- _Directions_: Don't include any picture when you restate the data word for word.

- _Task inputs_:
▬▬▬

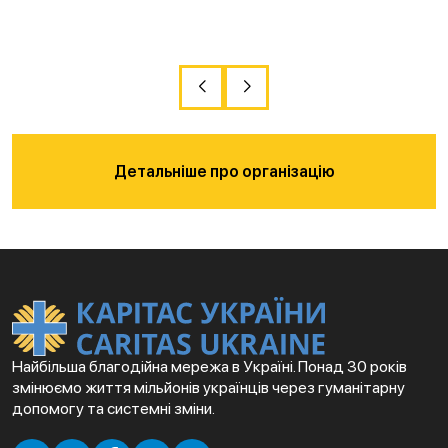
Детальніше про організацію
Найбільша благодійна мережа в Україні. Понад 30 років
змінюємо життя мільйонів українців через гуманітарну
допомогу та системні зміни.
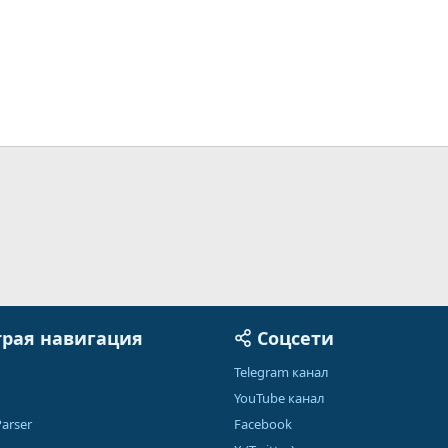
рая навигация
Соцсети
Telegram канал
YouTube канал
arser
Facebook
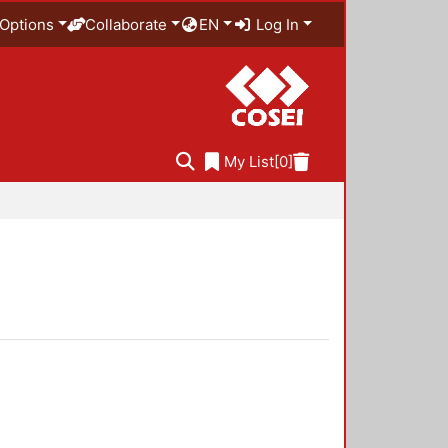
Options
Collaborate
EN
Log In
My List
[0]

▬▬▬

- _Exercise response_:
Детальніше про організацію
Найбільша благодійна мережа в Україні. Понад 30 років
змінюємо життя мільйонів українців через гуманітарну
допомогу та системні зміни.
рая навигация
Соцсети
Telegram канал
YouTube канал
arser
Facebook
Options
Collaborate
EN
Log In
My List
[0]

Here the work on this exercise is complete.